C #: defining how a string looks like this pattern; possible regex

Consider a line that looks like this:

RR1 S5 C92

This is the address of a rural road for delivering mail to a country: a rural route, a section, a compartment. Each letter is followed by a number and a space. Usually one to three digits, but you never know how many digits it can be! If the user is lazy, they can enter zero, one, or more spaces.

Question: What regular expression would you use to determine if a given string matches this pattern?

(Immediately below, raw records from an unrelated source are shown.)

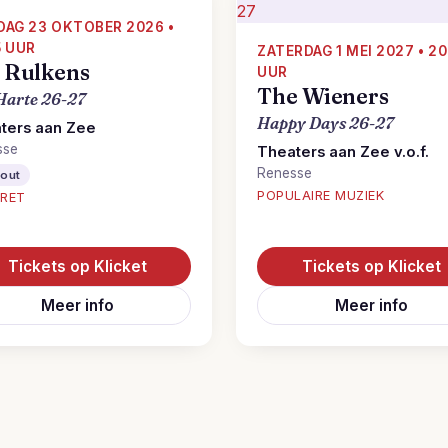
DAG 23 OKTOBER 2026 •
5 UUR
ZATERDAG 1 MEI 2027 • 20
s Rulkens
UUR
The Wieners
Harte 26-27
Happy Days 26-27
ters aan Zee
sse
Theaters aan Zee v.o.f.
Renesse
-out
POPULAIRE MUZIEK
RET
Tickets op Klicket
Tickets op Klicket
Meer info
Meer info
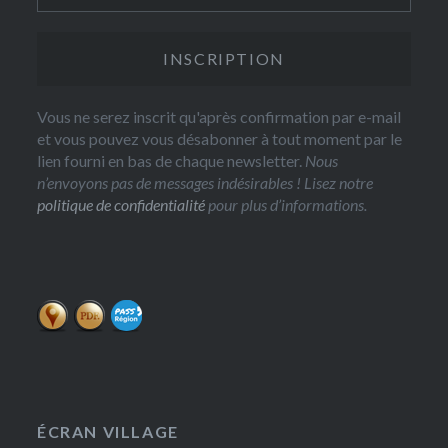
Vous ne serez inscrit qu'après confirmation par e-mail
et vous pouvez vous désabonner à tout moment par le
lien fourni en bas de chaque newsletter.
Nous
n’envoyons pas de messages indésirables ! Lisez notre
politique de confidentialité
pour plus d’informations.
ÉCRAN VILLAGE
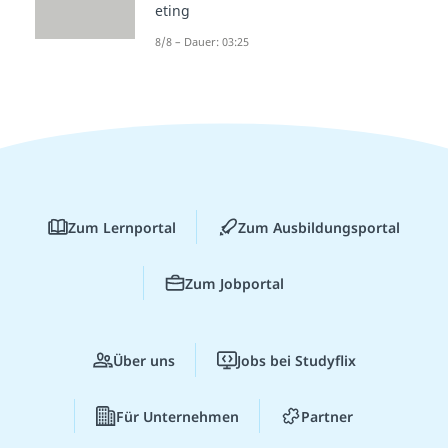
eting
8/8 – Dauer: 03:25
Zum Lernportal
Zum Ausbildungsportal
Zum Jobportal
Über uns
Jobs bei Studyflix
Für Unternehmen
Partner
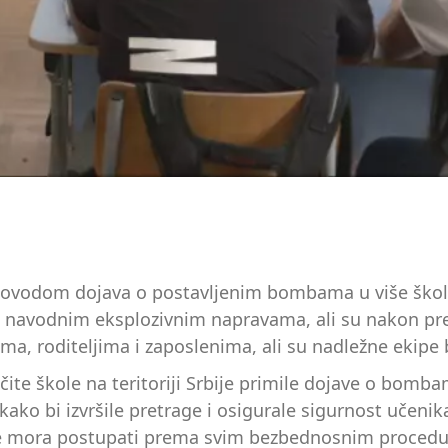
 povodom dojava o postavljenim bombama u više škola
 o navodnim eksplozivnim napravama, ali su nakon pre
ma, roditeljima i zaposlenima, ali su nadležne ekipe 
ičite škole na teritoriji Srbije primile dojave o bo
kako bi izvršile pretrage i osigurale sigurnost učenik
 se mora postupati prema svim bezbednosnim proced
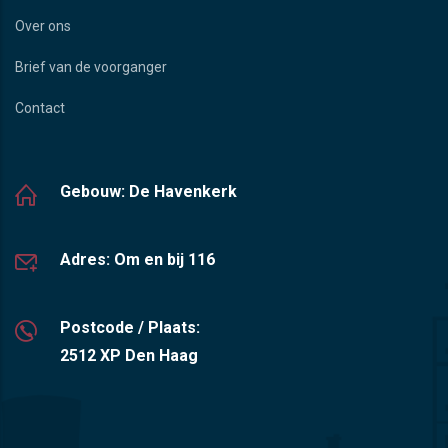
Over ons
Brief van de voorganger
Contact
Gebouw: De Havenkerk
Adres: Om en bij 116
Postcode / Plaats:
2512 XP Den Haag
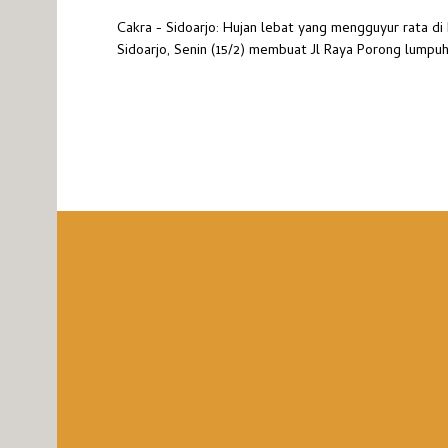
Cakra - Sidoarjo: Hujan lebat yang mengguyur rata d
Sidoarjo, Senin (15/2) membuat Jl Raya Porong lumpuh. 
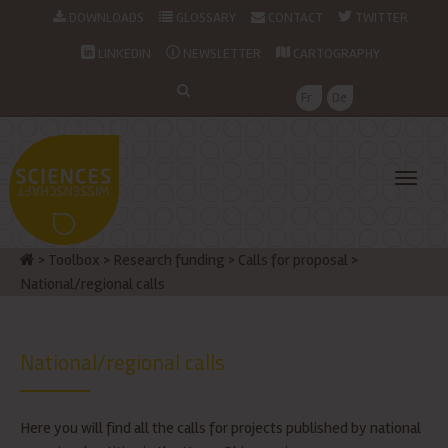
DOWNLOADS
GLOSSARY
CONTACT
TWITTER
LINKEDIN
NEWSLETTER
CARTOGRAPHY
Fr
De
>
Toolbox
>
Research funding
>
Calls for proposal
>
National/regional calls
National/regional calls
Here you will find all the calls for projects published by national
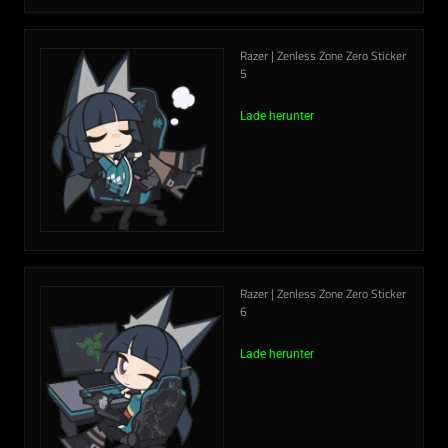
Razer | Zenless Zone Zero Sticker
5
Lade herunter
Razer | Zenless Zone Zero Sticker
6
Lade herunter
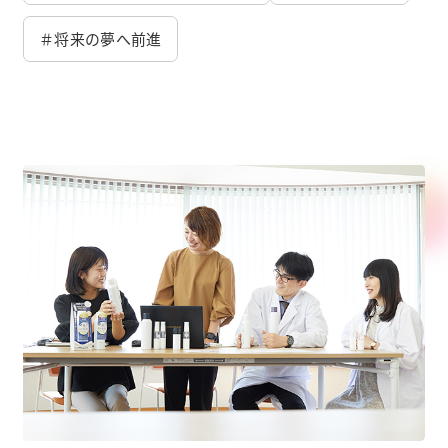
＃将来の夢へ前進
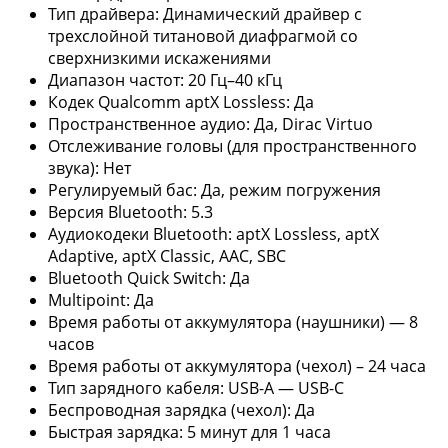
Тип драйвера: Динамический драйвер с
трехслойной титановой диафрагмой со
сверхнизкими искажениями
Диапазон частот: 20 Гц–40 кГц
Кодек Qualcomm aptX Lossless: Да
Пространственное аудио: Да, Dirac Virtuo
Отслеживание головы (для пространственного
звука): Нет
Регулируемый бас: Да, режим погружения
Версия Bluetooth: 5.3
Аудиокодеки Bluetooth: aptX Lossless, aptX
Adaptive, aptX Classic, AAC, SBC
Bluetooth Quick Switch: Да
Multipoint: Да
Время работы от аккумулятора (наушники) — 8
часов
Время работы от аккумулятора (чехол) – 24 часа
Тип зарядного кабеля: USB-A — USB-C
Беспроводная зарядка (чехол): Да
Быстрая зарядка: 5 минут для 1 часа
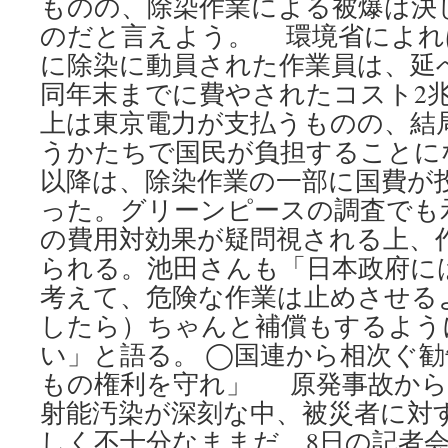
ものの、除染作業による被爆は決
のだと言えよう。 環境省によれば
に除染に動員された作業員は、延べ
同年末までに費やされたコスト2兆6
上は東京電力が支払うものの、結
うかたちで国民が負担することにな
以降は、除染作業の一部に国費が
った。グリーンピースの調査でも
の費用対効果が疑問視される上、
られる。池田さんも「日本政府に
考えて、危険な作業は止めさせる
したら）ちゃんと補償もするよう
い」と語る。 ◯国連から相次ぐ
もの権利を守れ」 原発事故から
射能汚染が深刻な中、被災者に対
しく不十分なままだ。8日の記者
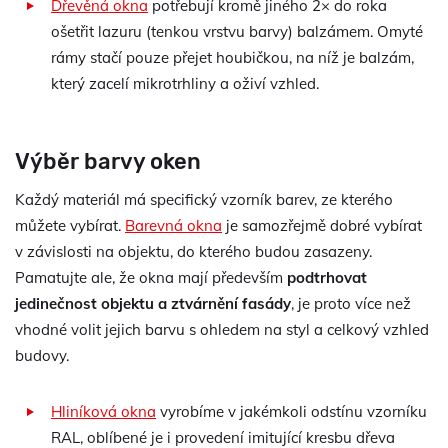
Dřevěná okna
potřebují kromě jiného 2× do roka
ošetřit lazuru (tenkou vrstvu barvy) balzámem. Omyté
rámy stačí pouze přejet houbičkou, na níž je balzám,
který zacelí mikrotrhliny a oživí vzhled.
Výběr barvy oken
Každý materiál má specifický vzorník barev, ze kterého
můžete vybírat.
Barevná okna
je samozřejmě dobré vybírat
v závislosti na objektu, do kterého budou zasazeny.
Pamatujte ale, že okna mají především
podtrhovat
jedinečnost objektu a ztvárnění fasády
, je proto více než
vhodné volit jejich barvu s ohledem na styl a celkový vzhled
budovy.
Hliníková okna
vyrobíme v jakémkoli odstínu vzorníku
RAL, oblíbené je i provedení imitující kresbu dřeva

Its use would be something like this:

string ruralPattern; //a regex pattern here
bool isRural = Regex.Match(someString, ruralPattern);

      

Update: Thanks for your suggestions! Performance and usage will reside in a static method in an assembly called from the web service. Lines checked for this pattern will be no more than 50 characters. The method will be called approximately once every 5 seconds. Any suggestions for saving it? We really appreciate it!

+2


source to share


4 answers


This should work:

^[Rr][Rr]\d+ *[Ss]\d+ *[Cc]\d+$

      

or as per another comment

^[Rr][Rr][0-9]+ *[Ss][0-9]+ *[Cc][0-9]+$

      



What does all this mean:

  • ^ - beginning of line
  • [Rr] - next char must be R or r
  • [Rr] - next char must be R or r
  • \ d + or [0-9] + - the next part must be 1 or more digits
  • (space) * - allow 0 or more spaces
  • [Ss] - next char must be S or s
  • \ d + or [0-9] + - the next part must be 1 or more digits
  • (space) * - allow 0 or more spaces
  • [Cc] - the next char must be C or c
  • \ d + or [0-9] + - the next part must be 1 or more digits
  • $ - end of line

There might be a more elegant solution out there, but it's pretty easy to read.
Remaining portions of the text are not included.